June 26th, 2009  |  Lucas Otto

>Interested in monitoring your employees’ computer-related movements? Worried your employer might be watching “too closely” while you are sitting in front of your computer? In Brahmana v Lembo, N.D. Cal. May 20, 2009, one employee, one employer and a federal trial court in California are about to at least decide if monitoring down to the very keystroke violates privacy rights, or at least those rights under the Electronic Communications Privacy Act (ECPA). This law sets out the stipulations for the access, use, disclosure, interception and privacy protections of electronic communications.

The employee in the case alleged that his employer unlawfully monitored his computer keystrokes in order to obtain the password to his personal email account, and the employee bolstered this argument by alleging that the employer knew information that was never shared and could have only been known by reading his personal emails. According to the employee, his employer used monitoring tools such as local area network analyzers and key loggers to record his keystrokes when he entered his email password, in violation of the ECPA. The employer sought a dismissal of this claim

The Ninth Circuit Court noted that gaining access to stored electronic information does not violate the ECPA; however, the Act is implicated when electronic communications are “intercepted” during transmission. The court therefore reasoned that the employee’s allegations were “… sufficient to render plausible the claim that [the employee’s] communications were monitored in some way, but they do not specify whether the particular means of monitoring might monitor keystrokes that had actually affected interstate commerce,” as required by the statute. Because some means of the alleged monitoring may constitute a violation of federal law, the employee’s complaint was not dismissed.
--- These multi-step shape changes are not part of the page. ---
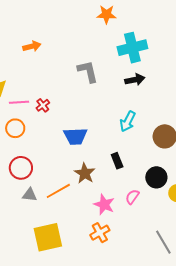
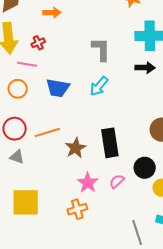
red cross: (43, 105) -> (38, 43), moved
cyan arrow: (128, 121) -> (99, 86), moved
blue trapezoid: (75, 136) -> (58, 88), moved
black rectangle: (117, 161) -> (110, 143), size x1.8
orange line: (58, 191) -> (47, 132), moved

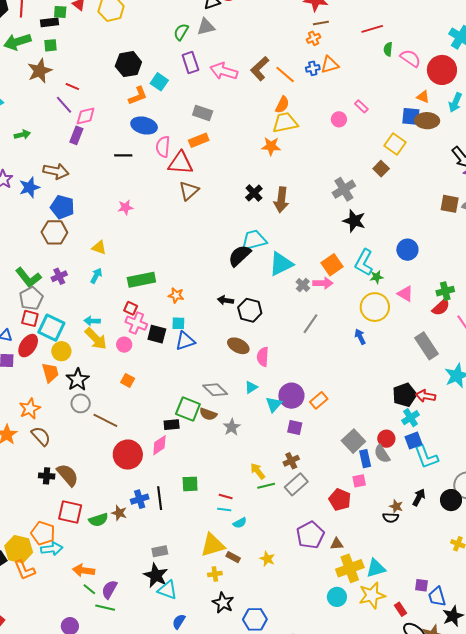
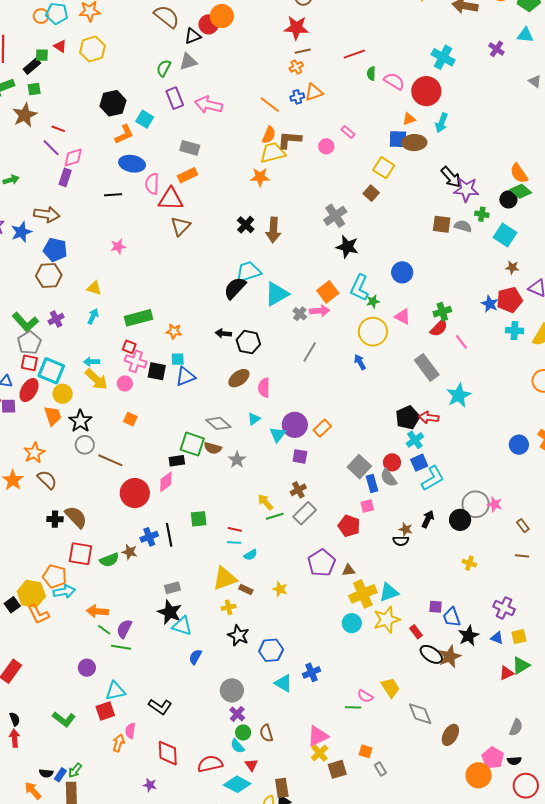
black rectangle: (50, 22) -> (32, 66), turned -30
brown L-shape: (260, 69) -> (289, 140), moved, turned 50
orange triangle: (423, 97) -> (409, 119), turned -40
brown ellipse: (238, 346) -> (239, 378), turned -60
cyan L-shape: (426, 457) -> (433, 478), turned -96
As this case proceeds, the impact its final decision delivers will most certainly prove to have a powerful effect on both employer and employee. On the one hand, employees today often rely heavily on their workplace computer, and the Internet has proven to be both a valuable working tool, as well as an “escape” during the workday. On the other hand, while employers know a happy employee is a productive employee, “productivity” is always the key, and most employers want employees working, not surfing, and so the use of monitoring software seems to be one way to curb excessive Internet use.

Moving forward, the employer’s defense will provide an idea of what it did or did not do, and whether it actually monitored keystrokes and intercepted private information, and whether this was a violation of the ECPA. But a question that may not get posed, but is certainly on the minds of both employer and employee is: If this type of monitoring is legal, does an employer have carte blanche to monitor an employee’s computer use, and if so, how will that impact the workplace?